Problem requirements:
Write the records below out again word for word, with the pictures removed.

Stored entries
---
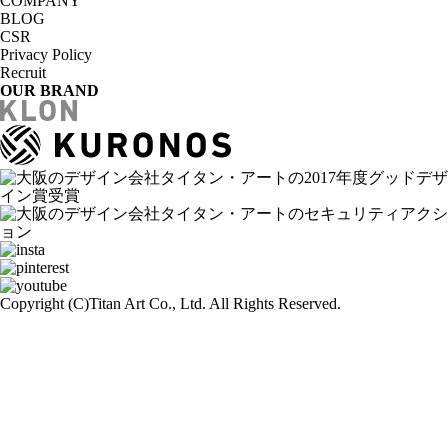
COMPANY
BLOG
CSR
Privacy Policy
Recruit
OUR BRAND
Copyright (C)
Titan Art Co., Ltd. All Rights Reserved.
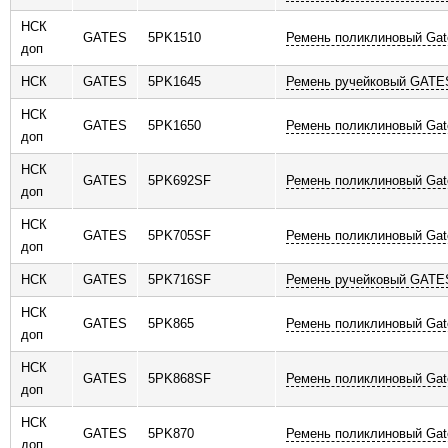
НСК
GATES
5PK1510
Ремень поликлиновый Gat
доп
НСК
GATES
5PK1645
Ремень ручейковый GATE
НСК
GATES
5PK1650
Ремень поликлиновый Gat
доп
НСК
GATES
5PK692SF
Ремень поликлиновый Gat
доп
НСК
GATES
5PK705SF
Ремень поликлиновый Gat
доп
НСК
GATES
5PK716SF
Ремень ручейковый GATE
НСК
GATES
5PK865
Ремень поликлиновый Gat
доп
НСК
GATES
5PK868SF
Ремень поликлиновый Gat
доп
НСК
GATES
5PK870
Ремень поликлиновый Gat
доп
---
Result for this task:
COMPANY
BLOG
CSR
Privacy Policy
Recruit
OUR BRAND
Copyright (C)
Titan Art Co., Ltd. All Rights Reserved.
НСК
GATES
5PK1510
Ремень поликлиновый Gat
доп
НСК
GATES
5PK1645
Ремень ручейковый GATE
НСК
GATES
5PK1650
Ремень поликлиновый Gat
доп
НСК
GATES
5PK692SF
Ремень поликлиновый Gat
доп
НСК
GATES
5PK705SF
Ремень поликлиновый Gat
доп
НСК
GATES
5PK716SF
Ремень ручейковый GATE
НСК
GATES
5PK865
Ремень поликлиновый Gat
доп
НСК
GATES
5PK868SF
Ремень поликлиновый Gat
доп
НСК
GATES
5PK870
Ремень поликлиновый Gat
доп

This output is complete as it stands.